Saint Dominique l'immortel

Il nous faudrait aider à fixer ce morceau de vie, soutenir ce projet de documentaire. Il est une épicerie à Biarritz, quartier Saint Martin, l'épicerie Hirigoyen, devant laquelle des centaines de voitures passent. Une relique des commerces de proximité à l'ancienne. Un contact quotidien où se joue une petite pièce de théâtre du réel chaque jour, entre jeux de cartes, échanges, conversations en tout genre. François Froget a vu le trésor de ce microcosme, et depuis quatre ans, immortalise le quotidien de cette épicerie, figée dans le temps, pour un documentaire qui reste à financer, 'Saint Dominique l'immortel', avec ici un aperçu du tournage en cours. 


Pourquoi décider de filmer Dominique Hirigoyen, la vie de son épicerie, sa clientèle ?

J'ai commencé le film par amour du lieu et de ce qui s'y joue au quotidien. Le film ne défend pas le commerce de proximité contre les grandes surfaces, c'est une allégorie, une philosophie de vie, une tentative de saisir la vie de ce monsieur. Le personnage m'a plu, l'endroit, les clients. Il dit des choses superbes, par exemple qu'une leçon de vie vient plus souvent d'un inconnu que d'un grand écrivain. Une phrase, à la volée, va rester en vous. Le documentaire, a un peu de ça, dans ce microcosme auquel tout le monde peut s'identifier. 

J'ai commencé à filmer Dominique Hirigoyen il y a quatre ans. Et depuis un an et demi, je lui ai donné la caméra.

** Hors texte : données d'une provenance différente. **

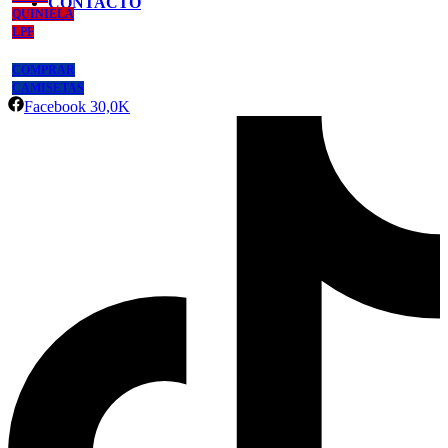
CONTACTO
QUINIELA
LPF
COMPRAR
CAMISETAS
Facebook
30,0K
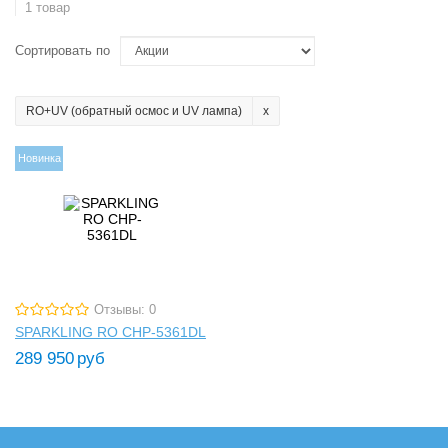
1 товар
Сортировать по
RO+UV (обратный осмос и UV лампа)
Новинка
Отзывы: 0
SPARKLING RO CHP-5361DL
289 950
руб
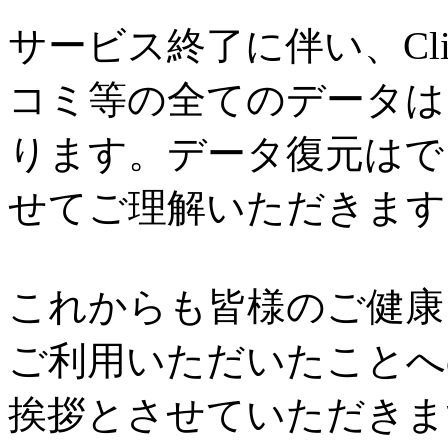
サービス終了に伴い、Cl
コミ等の全てのデータは
ります。データ復元はで
せてご理解いただきます
これからも皆様のご健康と
ご利用いただいたことへ
挨拶とさせていただきま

Il filme son quotidien. Pour raconter une bonne histoire, fatalement il faut un début, un coeur de récit et une fin. Beaucoup de gens, habitués ou non posent cette même question d'un tournage à l'autre : « à votre âge, 70 ans, quand allez vous arrêter de travailler ?'. La fermeture du commerce s'impose comme la fin idéale, mais il ne ferme jamais. L'épicerie est toute sa vie, et le documentaire devient un tournage au long cours.


Quel est son quotidien ?

Il travaille du mardi au samedi soir. Le dimanche matin, il va à la messe. L'après midi, il reste avec sa femme Monica. Le lundi, il prépare déjà l'ouverture du mardi. Chaque jour, avant d'ouvrir l'épicerie, il livre de la levure à des boulangeries. Il ouvre à onze heures, se met en position jusqu'à quatorze heures trente. Puis, il se retire dans sa cuisine - il mange, fait une sieste entre les mains, une prière, un 'je vous salue Marie'. Il ne prie jamais pour lui, mais pour les autres. J'ai appris avec lui que prier pour soi est un grand pêché. Il ouvre de nouveau jusqu'à 20 h, parfois 22h. Il renouvelle une prière à tête reposée, et rentre chez lui retrouver sa femme, toujours là pour le soutenir. 

Dominique a un peu du Dieu. Il m'a expliqué un jour, alors que je le filmais à son insu devant un plat de flageolets saucisses : 'Dieu, c'est tout le monde, c'est toi, c'est moi. Et le diable, c'est pareil. On a tous quelque chose de génial, et quelque chose de pourri'. Voilà sa philosophie, et il a raison. On apprend donc des choses comme ça dans le film. On taquine du spirituel et du sacré dans ce petit film. Du moins, je ne pense pas qu'on s'y ennuie. C'est la bonne vie quoi.

Comment décrire ce que l'on voit sur le tournage ?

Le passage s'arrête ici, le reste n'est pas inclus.